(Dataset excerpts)
[Start of section]
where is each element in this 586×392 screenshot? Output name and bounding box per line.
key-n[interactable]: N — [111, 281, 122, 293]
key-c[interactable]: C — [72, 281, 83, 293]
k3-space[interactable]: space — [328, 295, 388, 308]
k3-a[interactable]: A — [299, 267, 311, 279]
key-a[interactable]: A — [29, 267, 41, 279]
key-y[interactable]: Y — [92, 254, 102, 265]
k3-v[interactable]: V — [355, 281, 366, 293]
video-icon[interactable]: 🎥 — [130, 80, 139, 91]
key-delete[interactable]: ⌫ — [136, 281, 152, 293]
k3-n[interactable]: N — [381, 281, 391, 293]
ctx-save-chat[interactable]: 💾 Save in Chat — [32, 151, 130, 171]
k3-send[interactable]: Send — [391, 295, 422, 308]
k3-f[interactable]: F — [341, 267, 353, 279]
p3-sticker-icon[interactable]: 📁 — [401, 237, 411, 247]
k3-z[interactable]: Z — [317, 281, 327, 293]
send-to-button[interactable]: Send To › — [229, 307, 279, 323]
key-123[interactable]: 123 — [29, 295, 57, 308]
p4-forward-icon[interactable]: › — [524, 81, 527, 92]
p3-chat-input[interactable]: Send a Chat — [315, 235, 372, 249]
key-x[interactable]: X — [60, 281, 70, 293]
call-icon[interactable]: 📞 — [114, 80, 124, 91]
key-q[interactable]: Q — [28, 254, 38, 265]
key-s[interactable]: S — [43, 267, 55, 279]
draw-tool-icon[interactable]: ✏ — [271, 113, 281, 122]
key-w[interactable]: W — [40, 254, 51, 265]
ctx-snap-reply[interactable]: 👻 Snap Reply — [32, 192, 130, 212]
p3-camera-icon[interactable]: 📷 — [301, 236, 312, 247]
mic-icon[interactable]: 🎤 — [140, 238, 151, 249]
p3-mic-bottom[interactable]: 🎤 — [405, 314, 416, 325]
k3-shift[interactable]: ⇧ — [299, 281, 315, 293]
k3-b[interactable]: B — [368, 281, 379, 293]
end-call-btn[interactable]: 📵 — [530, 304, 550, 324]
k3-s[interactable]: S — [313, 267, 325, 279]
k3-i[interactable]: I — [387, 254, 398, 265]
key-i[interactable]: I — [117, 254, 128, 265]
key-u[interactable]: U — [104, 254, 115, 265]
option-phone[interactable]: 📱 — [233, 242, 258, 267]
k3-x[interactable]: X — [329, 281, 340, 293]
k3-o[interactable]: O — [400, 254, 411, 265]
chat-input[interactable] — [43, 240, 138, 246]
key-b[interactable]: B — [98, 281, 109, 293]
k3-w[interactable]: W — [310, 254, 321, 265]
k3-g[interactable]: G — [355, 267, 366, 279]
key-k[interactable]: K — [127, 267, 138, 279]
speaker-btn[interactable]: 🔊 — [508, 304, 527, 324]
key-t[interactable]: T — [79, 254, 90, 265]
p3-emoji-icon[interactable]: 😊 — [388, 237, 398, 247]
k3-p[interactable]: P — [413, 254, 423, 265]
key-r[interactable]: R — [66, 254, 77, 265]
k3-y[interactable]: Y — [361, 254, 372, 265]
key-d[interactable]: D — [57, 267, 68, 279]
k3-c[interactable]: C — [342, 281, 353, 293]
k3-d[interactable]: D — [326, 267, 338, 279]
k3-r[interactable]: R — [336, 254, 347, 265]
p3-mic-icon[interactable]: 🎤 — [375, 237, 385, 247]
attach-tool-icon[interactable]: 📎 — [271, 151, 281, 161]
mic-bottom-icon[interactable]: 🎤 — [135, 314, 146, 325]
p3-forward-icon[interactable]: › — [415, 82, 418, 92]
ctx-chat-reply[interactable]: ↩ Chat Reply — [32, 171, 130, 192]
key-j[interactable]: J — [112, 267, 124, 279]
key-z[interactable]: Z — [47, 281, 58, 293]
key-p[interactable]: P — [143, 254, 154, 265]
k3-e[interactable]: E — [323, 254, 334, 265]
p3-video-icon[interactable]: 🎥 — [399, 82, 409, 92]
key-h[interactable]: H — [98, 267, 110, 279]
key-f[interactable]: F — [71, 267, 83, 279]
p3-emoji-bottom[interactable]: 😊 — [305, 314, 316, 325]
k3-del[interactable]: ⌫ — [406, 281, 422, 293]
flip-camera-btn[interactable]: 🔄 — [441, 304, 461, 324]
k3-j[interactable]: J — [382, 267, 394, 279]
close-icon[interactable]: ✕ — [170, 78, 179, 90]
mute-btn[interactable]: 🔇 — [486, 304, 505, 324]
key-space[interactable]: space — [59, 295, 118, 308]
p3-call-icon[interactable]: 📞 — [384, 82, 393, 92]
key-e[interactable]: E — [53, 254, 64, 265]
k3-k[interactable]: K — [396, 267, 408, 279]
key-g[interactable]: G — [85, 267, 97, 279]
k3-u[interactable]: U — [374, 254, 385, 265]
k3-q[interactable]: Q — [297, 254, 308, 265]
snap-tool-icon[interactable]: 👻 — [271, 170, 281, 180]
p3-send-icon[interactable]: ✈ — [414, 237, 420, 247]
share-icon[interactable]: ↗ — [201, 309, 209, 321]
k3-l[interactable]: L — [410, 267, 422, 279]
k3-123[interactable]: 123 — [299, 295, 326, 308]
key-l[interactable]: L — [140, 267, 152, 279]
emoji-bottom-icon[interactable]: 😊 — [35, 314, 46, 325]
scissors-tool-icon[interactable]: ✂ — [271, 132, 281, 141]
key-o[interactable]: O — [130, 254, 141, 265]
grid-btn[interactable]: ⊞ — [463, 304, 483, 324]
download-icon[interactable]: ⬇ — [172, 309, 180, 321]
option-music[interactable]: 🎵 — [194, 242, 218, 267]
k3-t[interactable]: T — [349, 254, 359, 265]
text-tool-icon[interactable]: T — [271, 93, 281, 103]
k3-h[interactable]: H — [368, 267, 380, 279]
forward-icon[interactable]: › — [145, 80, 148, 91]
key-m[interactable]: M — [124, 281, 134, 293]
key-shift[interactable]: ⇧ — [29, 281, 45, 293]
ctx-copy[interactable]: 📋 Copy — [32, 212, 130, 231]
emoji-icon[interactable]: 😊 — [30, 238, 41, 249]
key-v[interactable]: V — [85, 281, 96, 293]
[End of section]
PROBLEM STATEMENT — All records shown above are to be repeated exactly.

SOLUTION BELOW —
where is each element in this 586×392 screenshot? Output name and bounding box per line.
key-n[interactable]: N — [111, 281, 122, 293]
key-c[interactable]: C — [72, 281, 83, 293]
k3-space[interactable]: space — [328, 295, 388, 308]
k3-a[interactable]: A — [299, 267, 311, 279]
key-a[interactable]: A — [29, 267, 41, 279]
key-y[interactable]: Y — [92, 254, 102, 265]
k3-v[interactable]: V — [355, 281, 366, 293]
video-icon[interactable]: 🎥 — [130, 80, 139, 91]
key-delete[interactable]: ⌫ — [136, 281, 152, 293]
k3-n[interactable]: N — [381, 281, 391, 293]
ctx-save-chat[interactable]: 💾 Save in Chat — [32, 151, 130, 171]
k3-send[interactable]: Send — [391, 295, 422, 308]
k3-f[interactable]: F — [341, 267, 353, 279]
p3-sticker-icon[interactable]: 📁 — [401, 237, 411, 247]
k3-z[interactable]: Z — [317, 281, 327, 293]
send-to-button[interactable]: Send To › — [229, 307, 279, 323]
key-123[interactable]: 123 — [29, 295, 57, 308]
p4-forward-icon[interactable]: › — [524, 81, 527, 92]
p3-chat-input[interactable]: Send a Chat — [315, 235, 372, 249]
key-x[interactable]: X — [60, 281, 70, 293]
call-icon[interactable]: 📞 — [114, 80, 124, 91]
key-q[interactable]: Q — [28, 254, 38, 265]
key-s[interactable]: S — [43, 267, 55, 279]
draw-tool-icon[interactable]: ✏ — [271, 113, 281, 122]
key-w[interactable]: W — [40, 254, 51, 265]
ctx-snap-reply[interactable]: 👻 Snap Reply — [32, 192, 130, 212]
p3-camera-icon[interactable]: 📷 — [301, 236, 312, 247]
mic-icon[interactable]: 🎤 — [140, 238, 151, 249]
p3-mic-bottom[interactable]: 🎤 — [405, 314, 416, 325]
k3-shift[interactable]: ⇧ — [299, 281, 315, 293]
k3-b[interactable]: B — [368, 281, 379, 293]
end-call-btn[interactable]: 📵 — [530, 304, 550, 324]
k3-s[interactable]: S — [313, 267, 325, 279]
k3-i[interactable]: I — [387, 254, 398, 265]
key-i[interactable]: I — [117, 254, 128, 265]
key-u[interactable]: U — [104, 254, 115, 265]
option-phone[interactable]: 📱 — [233, 242, 258, 267]
k3-x[interactable]: X — [329, 281, 340, 293]
k3-o[interactable]: O — [400, 254, 411, 265]
chat-input[interactable] — [43, 240, 138, 246]
key-b[interactable]: B — [98, 281, 109, 293]
k3-w[interactable]: W — [310, 254, 321, 265]
k3-g[interactable]: G — [355, 267, 366, 279]
key-k[interactable]: K — [127, 267, 138, 279]
speaker-btn[interactable]: 🔊 — [508, 304, 527, 324]
key-t[interactable]: T — [79, 254, 90, 265]
p3-emoji-icon[interactable]: 😊 — [388, 237, 398, 247]
k3-p[interactable]: P — [413, 254, 423, 265]
key-r[interactable]: R — [66, 254, 77, 265]
k3-y[interactable]: Y — [361, 254, 372, 265]
key-d[interactable]: D — [57, 267, 68, 279]
k3-c[interactable]: C — [342, 281, 353, 293]
k3-d[interactable]: D — [326, 267, 338, 279]
k3-r[interactable]: R — [336, 254, 347, 265]
p3-mic-icon[interactable]: 🎤 — [375, 237, 385, 247]
attach-tool-icon[interactable]: 📎 — [271, 151, 281, 161]
mic-bottom-icon[interactable]: 🎤 — [135, 314, 146, 325]
p3-forward-icon[interactable]: › — [415, 82, 418, 92]
ctx-chat-reply[interactable]: ↩ Chat Reply — [32, 171, 130, 192]
key-j[interactable]: J — [112, 267, 124, 279]
key-z[interactable]: Z — [47, 281, 58, 293]
key-p[interactable]: P — [143, 254, 154, 265]
k3-e[interactable]: E — [323, 254, 334, 265]
p3-video-icon[interactable]: 🎥 — [399, 82, 409, 92]
key-h[interactable]: H — [98, 267, 110, 279]
key-f[interactable]: F — [71, 267, 83, 279]
p3-emoji-bottom[interactable]: 😊 — [305, 314, 316, 325]
k3-del[interactable]: ⌫ — [406, 281, 422, 293]
flip-camera-btn[interactable]: 🔄 — [441, 304, 461, 324]
k3-j[interactable]: J — [382, 267, 394, 279]
close-icon[interactable]: ✕ — [170, 78, 179, 90]
mute-btn[interactable]: 🔇 — [486, 304, 505, 324]
key-space[interactable]: space — [59, 295, 118, 308]
p3-call-icon[interactable]: 📞 — [384, 82, 393, 92]
key-e[interactable]: E — [53, 254, 64, 265]
k3-k[interactable]: K — [396, 267, 408, 279]
key-g[interactable]: G — [85, 267, 97, 279]
k3-u[interactable]: U — [374, 254, 385, 265]
k3-q[interactable]: Q — [297, 254, 308, 265]
snap-tool-icon[interactable]: 👻 — [271, 170, 281, 180]
p3-send-icon[interactable]: ✈ — [414, 237, 420, 247]
share-icon[interactable]: ↗ — [201, 309, 209, 321]
k3-l[interactable]: L — [410, 267, 422, 279]
k3-123[interactable]: 123 — [299, 295, 326, 308]
key-l[interactable]: L — [140, 267, 152, 279]
emoji-bottom-icon[interactable]: 😊 — [35, 314, 46, 325]
scissors-tool-icon[interactable]: ✂ — [271, 132, 281, 141]
key-o[interactable]: O — [130, 254, 141, 265]
grid-btn[interactable]: ⊞ — [463, 304, 483, 324]
download-icon[interactable]: ⬇ — [172, 309, 180, 321]
option-music[interactable]: 🎵 — [194, 242, 218, 267]
k3-t[interactable]: T — [349, 254, 359, 265]
text-tool-icon[interactable]: T — [271, 93, 281, 103]
k3-h[interactable]: H — [368, 267, 380, 279]
forward-icon[interactable]: › — [145, 80, 148, 91]
key-m[interactable]: M — [124, 281, 134, 293]
key-shift[interactable]: ⇧ — [29, 281, 45, 293]
ctx-copy[interactable]: 📋 Copy — [32, 212, 130, 231]
emoji-icon[interactable]: 😊 — [30, 238, 41, 249]
key-v[interactable]: V — [85, 281, 96, 293]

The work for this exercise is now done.